I heard the front door close and was about to return downstairs when a balled-up piece of paper caught my eye. It lay beside a metal trash can under the long table used as a shared desk. As if the paper had just missed.
But it was what I could see through the page that caught my eye. The bold black print. Something so familiar about it. I dropped to my hands and knees under the desk and gently unfurled the sheet of paper, flattening it against the beige carpet.
My hands began to shake as the three words stared back at me, a quick chill in the silence: I SEE YOU.
The same format as the warning I’d received with the photos tucked inside. As if other versions had been printed out here and decided against.

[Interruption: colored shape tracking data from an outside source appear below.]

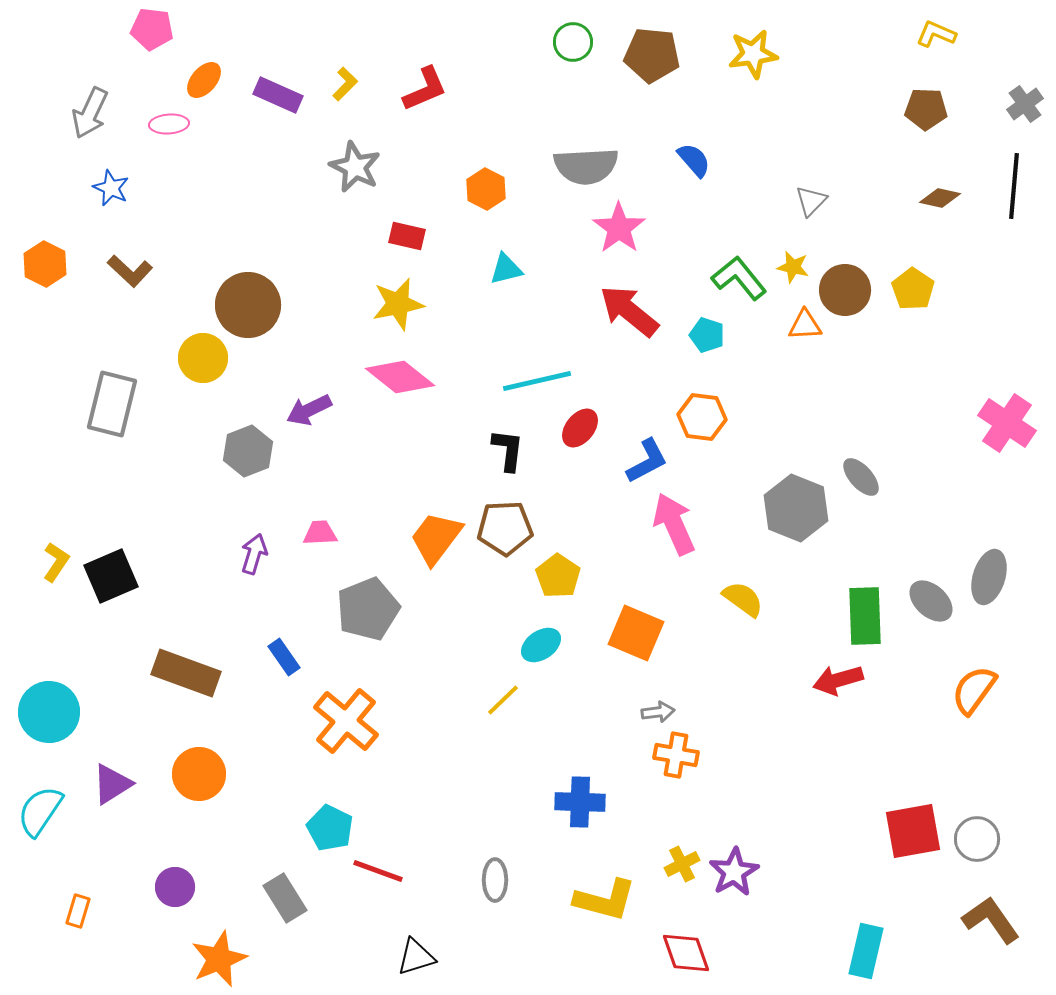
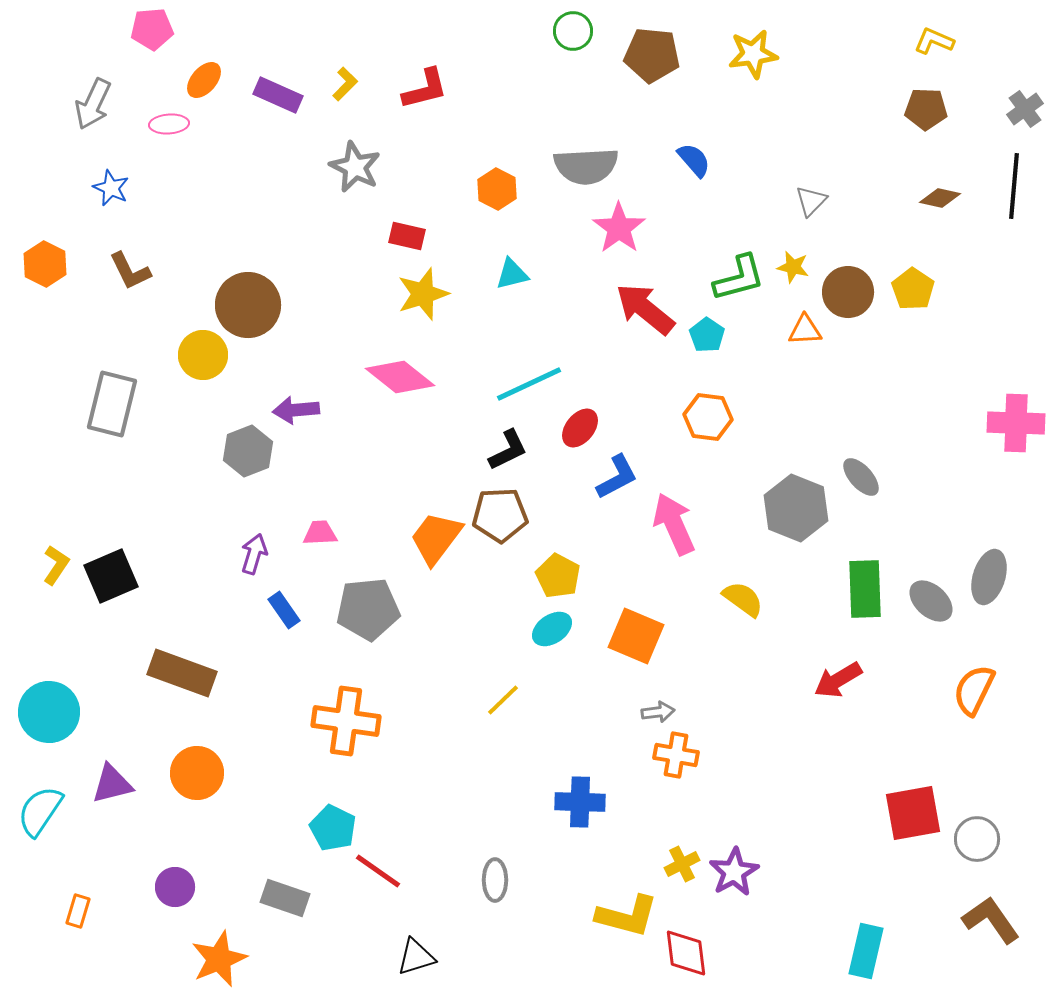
pink pentagon at (152, 29): rotated 12 degrees counterclockwise
yellow L-shape at (936, 34): moved 2 px left, 7 px down
green circle at (573, 42): moved 11 px up
red L-shape at (425, 89): rotated 9 degrees clockwise
gray cross at (1025, 104): moved 5 px down
gray arrow at (90, 113): moved 3 px right, 9 px up
orange hexagon at (486, 189): moved 11 px right
cyan triangle at (506, 269): moved 6 px right, 5 px down
brown L-shape at (130, 271): rotated 21 degrees clockwise
green L-shape at (739, 278): rotated 114 degrees clockwise
brown circle at (845, 290): moved 3 px right, 2 px down
yellow star at (398, 304): moved 25 px right, 10 px up; rotated 6 degrees counterclockwise
red arrow at (629, 311): moved 16 px right, 2 px up
orange triangle at (805, 325): moved 5 px down
cyan pentagon at (707, 335): rotated 16 degrees clockwise
yellow circle at (203, 358): moved 3 px up
cyan line at (537, 381): moved 8 px left, 3 px down; rotated 12 degrees counterclockwise
purple arrow at (309, 410): moved 13 px left; rotated 21 degrees clockwise
orange hexagon at (702, 417): moved 6 px right
pink cross at (1007, 423): moved 9 px right; rotated 32 degrees counterclockwise
black L-shape at (508, 450): rotated 57 degrees clockwise
blue L-shape at (647, 461): moved 30 px left, 16 px down
brown pentagon at (505, 528): moved 5 px left, 13 px up
yellow L-shape at (56, 562): moved 3 px down
yellow pentagon at (558, 576): rotated 6 degrees counterclockwise
gray pentagon at (368, 609): rotated 16 degrees clockwise
green rectangle at (865, 616): moved 27 px up
orange square at (636, 633): moved 3 px down
cyan ellipse at (541, 645): moved 11 px right, 16 px up
blue rectangle at (284, 657): moved 47 px up
brown rectangle at (186, 673): moved 4 px left
red arrow at (838, 680): rotated 15 degrees counterclockwise
orange semicircle at (974, 690): rotated 10 degrees counterclockwise
orange cross at (346, 721): rotated 32 degrees counterclockwise
orange circle at (199, 774): moved 2 px left, 1 px up
purple triangle at (112, 784): rotated 18 degrees clockwise
cyan pentagon at (330, 828): moved 3 px right
red square at (913, 831): moved 18 px up
red line at (378, 871): rotated 15 degrees clockwise
gray rectangle at (285, 898): rotated 39 degrees counterclockwise
yellow L-shape at (605, 900): moved 22 px right, 16 px down
red diamond at (686, 953): rotated 12 degrees clockwise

I balled it back up, dropped it in the trash can, stumbled down the staircase. I didn’t know if anyone saw me barreling through the front door. If any of the cameras caught me stumbling toward home. My flip-flops catching on a sidewalk square before I regained my footing.
I had to slow my breath, slow my heart rate. Get inside my house and regroup.
But my stomach churned over the thought of Mac. Of Mac, who had been in my house, whom I had let inside my life—
I threw open the front door, barely enough time to notice the square of paper wedged into the door. It flopped to the floor, the photo facedown.
Not again. Not this. I was still thinking of Mac, but I had just been with him the entire time.
Preston, though. Coming into the meeting late. Preston, who had ample time to leave this here.
Not Mac, then. But his brother.
The sheet of paper with that same bold print I’d seen beside the garbage can: HELLO THERE! Friendly and ominous at the same time. Like the mug behind my desk at work.
I picked up the photo, feeling nauseated. My hands shook. It was so clear. The trees and the lake and the dog-bone key chain. The Nike swoosh on the side of the sneaker, the ponytail, the face caught in profile. Looking to the side to make sure there was no one watching.
That first message: YOU MADE A MISTAKE.
The second: WE KNOW.
They were right, of course. I had made a mistake.